Exercise goal: Only the images are to be dropped; the records themselves must be repeated exactly.
··· Input for this task ···
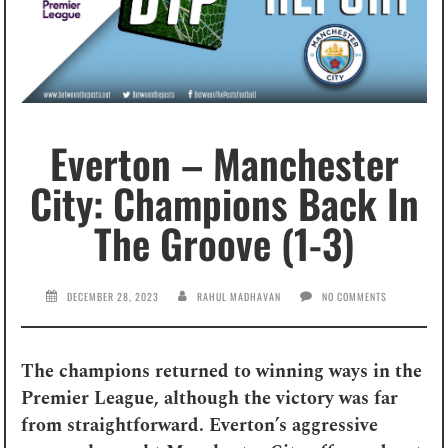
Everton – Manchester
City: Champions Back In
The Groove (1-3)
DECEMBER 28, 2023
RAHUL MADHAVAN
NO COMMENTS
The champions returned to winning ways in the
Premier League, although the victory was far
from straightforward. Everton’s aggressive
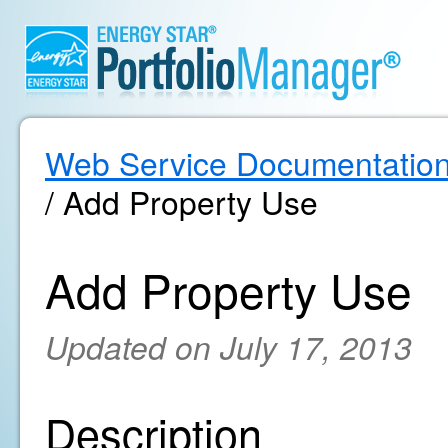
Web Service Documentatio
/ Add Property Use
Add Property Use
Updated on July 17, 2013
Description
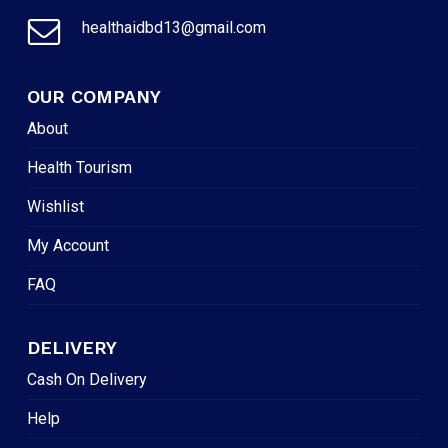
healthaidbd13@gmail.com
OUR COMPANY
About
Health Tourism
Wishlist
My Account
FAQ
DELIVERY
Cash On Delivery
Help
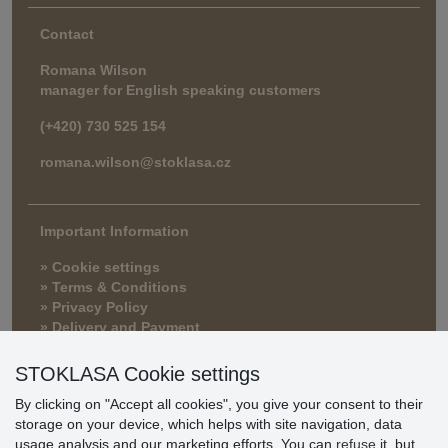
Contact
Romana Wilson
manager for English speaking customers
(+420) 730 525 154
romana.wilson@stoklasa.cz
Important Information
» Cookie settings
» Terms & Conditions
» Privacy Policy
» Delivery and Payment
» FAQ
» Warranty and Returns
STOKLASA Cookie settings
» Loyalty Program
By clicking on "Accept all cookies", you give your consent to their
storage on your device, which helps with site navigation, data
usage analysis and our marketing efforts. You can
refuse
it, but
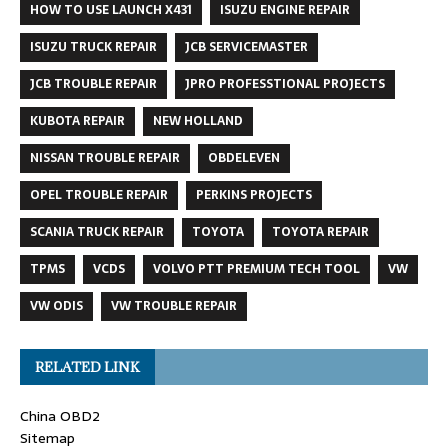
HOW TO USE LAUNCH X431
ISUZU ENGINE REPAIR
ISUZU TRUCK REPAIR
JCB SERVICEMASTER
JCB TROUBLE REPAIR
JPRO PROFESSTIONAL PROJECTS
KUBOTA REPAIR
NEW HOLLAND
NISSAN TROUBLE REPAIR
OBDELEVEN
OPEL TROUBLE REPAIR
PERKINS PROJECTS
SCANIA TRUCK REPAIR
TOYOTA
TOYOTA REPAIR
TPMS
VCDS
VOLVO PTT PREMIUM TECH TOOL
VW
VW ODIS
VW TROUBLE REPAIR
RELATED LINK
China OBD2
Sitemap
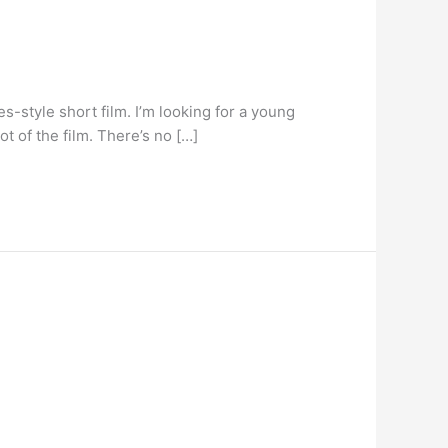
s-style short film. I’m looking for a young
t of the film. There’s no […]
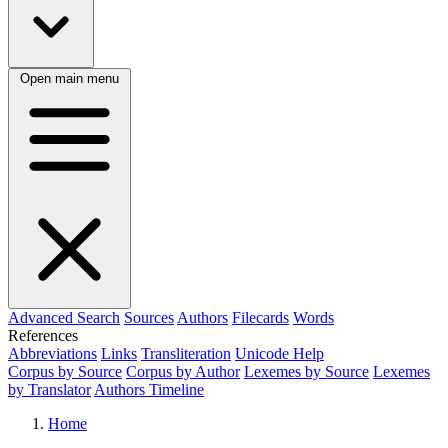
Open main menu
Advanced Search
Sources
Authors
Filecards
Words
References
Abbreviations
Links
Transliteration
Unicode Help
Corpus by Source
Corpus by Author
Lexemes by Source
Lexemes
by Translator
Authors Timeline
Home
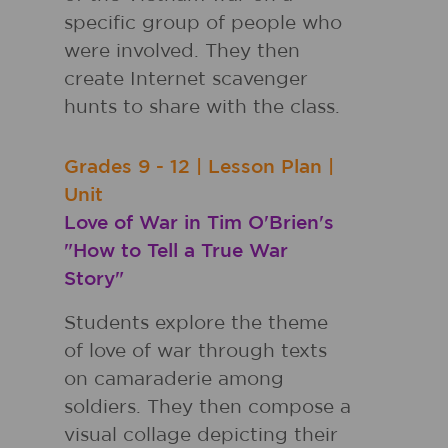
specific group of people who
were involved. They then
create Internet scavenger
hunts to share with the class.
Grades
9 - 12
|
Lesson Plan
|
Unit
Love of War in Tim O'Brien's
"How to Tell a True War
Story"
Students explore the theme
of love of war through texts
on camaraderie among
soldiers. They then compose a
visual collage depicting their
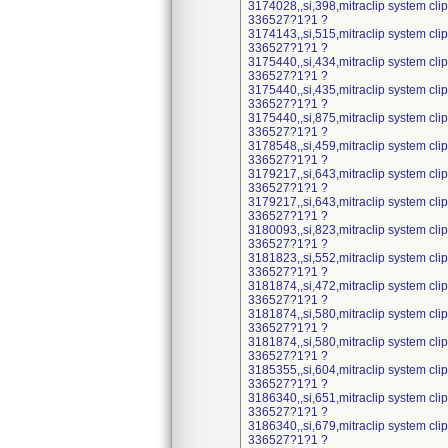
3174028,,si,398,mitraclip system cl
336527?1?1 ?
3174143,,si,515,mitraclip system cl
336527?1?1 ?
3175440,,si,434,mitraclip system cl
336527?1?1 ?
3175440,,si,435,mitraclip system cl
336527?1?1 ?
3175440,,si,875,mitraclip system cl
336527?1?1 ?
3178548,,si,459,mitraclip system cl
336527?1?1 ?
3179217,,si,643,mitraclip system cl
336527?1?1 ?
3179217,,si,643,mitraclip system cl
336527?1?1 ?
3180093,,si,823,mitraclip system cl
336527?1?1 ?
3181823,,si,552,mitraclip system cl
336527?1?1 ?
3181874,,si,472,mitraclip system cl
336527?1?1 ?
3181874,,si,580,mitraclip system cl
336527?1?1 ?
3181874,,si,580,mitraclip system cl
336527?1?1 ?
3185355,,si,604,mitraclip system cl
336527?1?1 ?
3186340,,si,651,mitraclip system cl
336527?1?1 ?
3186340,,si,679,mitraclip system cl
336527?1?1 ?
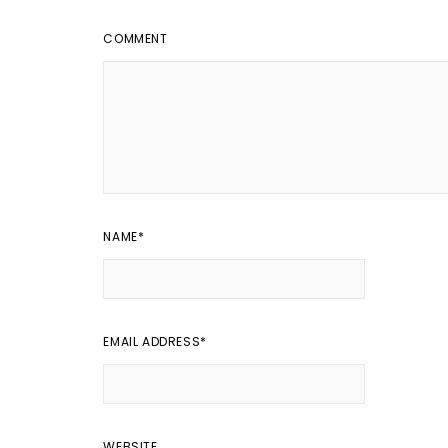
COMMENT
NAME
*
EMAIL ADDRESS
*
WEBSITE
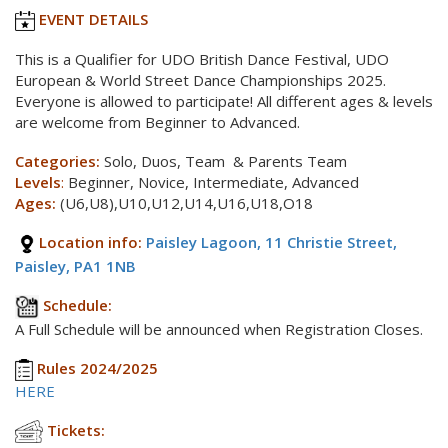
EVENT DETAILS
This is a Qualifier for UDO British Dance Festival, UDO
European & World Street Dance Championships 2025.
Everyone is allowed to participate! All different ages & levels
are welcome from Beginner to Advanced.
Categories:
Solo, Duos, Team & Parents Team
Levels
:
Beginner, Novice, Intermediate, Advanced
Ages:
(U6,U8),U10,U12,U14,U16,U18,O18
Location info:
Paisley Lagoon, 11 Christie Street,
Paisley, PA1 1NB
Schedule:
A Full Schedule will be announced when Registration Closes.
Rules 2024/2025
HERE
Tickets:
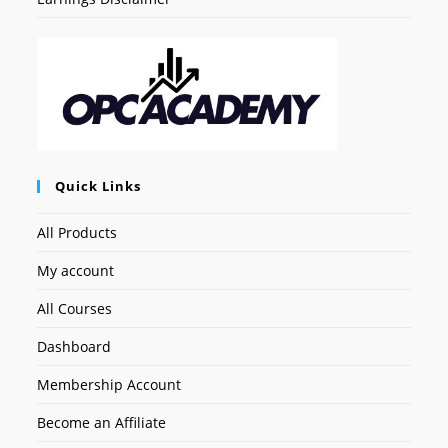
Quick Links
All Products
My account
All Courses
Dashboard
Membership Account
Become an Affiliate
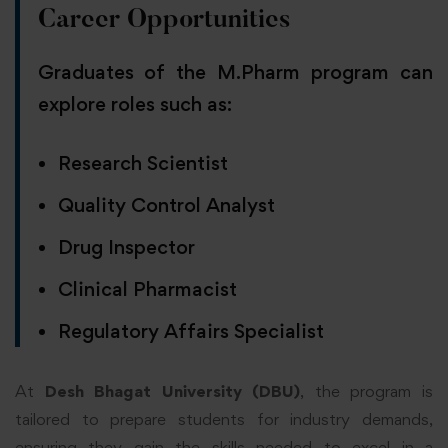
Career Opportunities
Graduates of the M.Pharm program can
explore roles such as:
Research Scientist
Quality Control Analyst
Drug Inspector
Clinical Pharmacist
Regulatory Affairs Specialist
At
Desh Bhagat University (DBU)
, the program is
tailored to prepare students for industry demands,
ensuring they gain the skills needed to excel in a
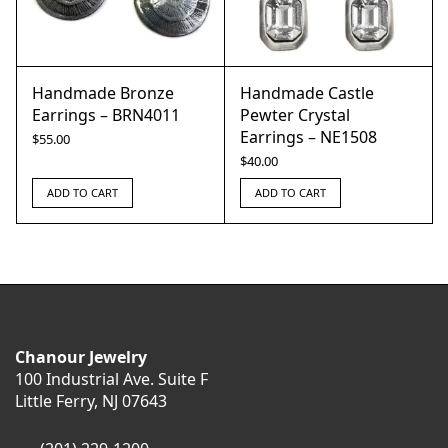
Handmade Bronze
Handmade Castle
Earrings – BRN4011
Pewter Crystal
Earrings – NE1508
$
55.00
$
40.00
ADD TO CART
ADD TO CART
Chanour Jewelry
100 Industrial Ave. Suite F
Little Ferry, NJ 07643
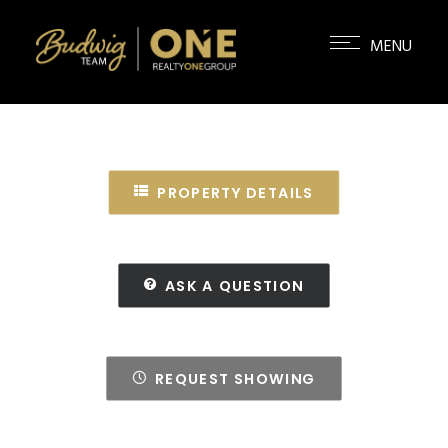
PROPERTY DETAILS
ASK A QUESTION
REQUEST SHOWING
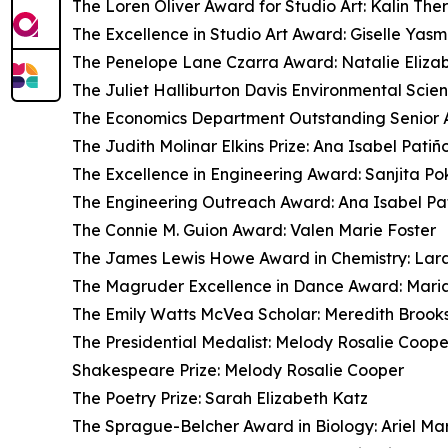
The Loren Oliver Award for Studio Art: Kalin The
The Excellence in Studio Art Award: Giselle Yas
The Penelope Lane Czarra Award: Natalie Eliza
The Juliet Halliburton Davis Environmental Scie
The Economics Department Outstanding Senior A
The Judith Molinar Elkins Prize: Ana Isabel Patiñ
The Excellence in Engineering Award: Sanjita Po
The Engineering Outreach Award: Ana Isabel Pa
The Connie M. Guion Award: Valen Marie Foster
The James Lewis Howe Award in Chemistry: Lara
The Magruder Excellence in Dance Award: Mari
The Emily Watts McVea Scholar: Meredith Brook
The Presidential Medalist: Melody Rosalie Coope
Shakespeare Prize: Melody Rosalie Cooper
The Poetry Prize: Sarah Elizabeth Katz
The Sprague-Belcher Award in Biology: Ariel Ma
···
Solved exercise:
Everton – Manchester
City: Champions Back In
The Groove (1-3)
DECEMBER 28, 2023
RAHUL MADHAVAN
NO COMMENTS
The champions returned to winning ways in the
Premier League, although the victory was far
from straightforward. Everton’s aggressive
Web Service Documentatio
/ Add Property Use
Add Property Use
Updated on July 17, 2013
Description
healthaidbd13@gmail.com
OUR COMPANY
About
Health Tourism
Wishlist
My Account
FAQ
DELIVERY
Cash On Delivery
Help
Contact
Romana Wilson
manager for English speaking customers
(+420) 730 525 154
romana.wilson@stoklasa.cz
Important Information
» Cookie settings
» Terms & Conditions
» Privacy Policy
» Delivery and Payment
» FAQ
» Warranty and Returns
STOKLASA Cookie settings
» Loyalty Program
By clicking on "Accept all cookies", you give your consent to their
storage on your device, which helps with site navigation, data
usage analysis and our marketing efforts. You can
refuse
it, but
HOW TO USE LAUNCH X431
ISUZU ENGINE REPAIR
ISUZU TRUCK REPAIR
JCB SERVICEMASTER
JCB TROUBLE REPAIR
JPRO PROFESSTIONAL PROJECTS
KUBOTA REPAIR
NEW HOLLAND
NISSAN TROUBLE REPAIR
OBDELEVEN
OPEL TROUBLE REPAIR
PERKINS PROJECTS
SCANIA TRUCK REPAIR
TOYOTA
TOYOTA REPAIR
TPMS
VCDS
VOLVO PTT PREMIUM TECH TOOL
VW
VW ODIS
VW TROUBLE REPAIR
RELATED LINK
China OBD2
Sitemap
s-style short film. I’m looking for a young
t of the film. There’s no […]
Open main menu
Advanced Search
Sources
Authors
Filecards
Words
References
Abbreviations
Links
Transliteration
Unicode Help
Corpus by Source
Corpus by Author
Lexemes by Source
Lexemes
by Translator
Authors Timeline
Home
specific group of people who
were involved. They then
create Internet scavenger
hunts to share with the class.
Grades
9 - 12
|
Lesson Plan
|
Unit
Love of War in Tim O'Brien's
"How to Tell a True War
Story"
Students explore the theme
of love of war through texts
on camaraderie among
soldiers. They then compose a
visual collage depicting their
3174028,,si,398,mitraclip system cl
336527?1?1 ?
3174143,,si,515,mitraclip system cl
336527?1?1 ?
3175440,,si,434,mitraclip system cl
336527?1?1 ?
3175440,,si,435,mitraclip system cl
336527?1?1 ?
3175440,,si,875,mitraclip system cl
336527?1?1 ?
3178548,,si,459,mitraclip system cl
336527?1?1 ?
3179217,,si,643,mitraclip system cl
336527?1?1 ?
3179217,,si,643,mitraclip system cl
336527?1?1 ?
3180093,,si,823,mitraclip system cl
336527?1?1 ?
3181823,,si,552,mitraclip system cl
336527?1?1 ?
3181874,,si,472,mitraclip system cl
336527?1?1 ?
3181874,,si,580,mitraclip system cl
336527?1?1 ?
3181874,,si,580,mitraclip system cl
336527?1?1 ?
3185355,,si,604,mitraclip system cl
336527?1?1 ?
3186340,,si,651,mitraclip system cl
336527?1?1 ?
3186340,,si,679,mitraclip system cl
336527?1?1 ?
COMMENT
NAME
*
EMAIL ADDRESS
*
WEBSITE
EVENT DETAILS
This is a Qualifier for UDO British Dance Festival, UDO
European & World Street Dance Championships 2025.
Everyone is allowed to participate! All different ages & levels
are welcome from Beginner to Advanced.
Categories:
Solo, Duos, Team & Parents Team
Levels
:
Beginner, Novice, Intermediate, Advanced
Ages:
(U6,U8),U10,U12,U14,U16,U18,O18
Location info:
Paisley Lagoon, 11 Christie Street,
Paisley, PA1 1NB
Schedule:
A Full Schedule will be announced when Registration Closes.
Rules 2024/2025
HERE
Tickets:
Quick Links
All Products
My account
All Courses
Dashboard
Membership Account
Become an Affiliate
Career Opportunities
Graduates of the M.Pharm program can
explore roles such as:
Research Scientist
Quality Control Analyst
Drug Inspector
Clinical Pharmacist
Regulatory Affairs Specialist
At
Desh Bhagat University (DBU)
, the program is
tailored to prepare students for industry demands,
ensuring they gain the skills needed to excel in a
Handmade Bronze
Handmade Castle
Earrings – BRN4011
Pewter Crystal
Earrings – NE1508
$
55.00
$
40.00
ADD TO CART
ADD TO CART
Chanour Jewelry
100 Industrial Ave. Suite F
Little Ferry, NJ 07643
PROPERTY DETAILS
ASK A QUESTION
REQUEST SHOWING
The Loren Oliver Award for Studio Art: Kalin The
The Excellence in Studio Art Award: Giselle Yas
The Penelope Lane Czarra Award: Natalie Eliza
The Juliet Halliburton Davis Environmental Scie
The Economics Department Outstanding Senior A
The Judith Molinar Elkins Prize: Ana Isabel Patiñ
The Excellence in Engineering Award: Sanjita Po
The Engineering Outreach Award: Ana Isabel Pa
The Connie M. Guion Award: Valen Marie Foster
The James Lewis Howe Award in Chemistry: Lara
The Magruder Excellence in Dance Award: Mari
The Emily Watts McVea Scholar: Meredith Brook
The Presidential Medalist: Melody Rosalie Coope
Shakespeare Prize: Melody Rosalie Cooper
The Poetry Prize: Sarah Elizabeth Katz
The Sprague-Belcher Award in Biology: Ariel Ma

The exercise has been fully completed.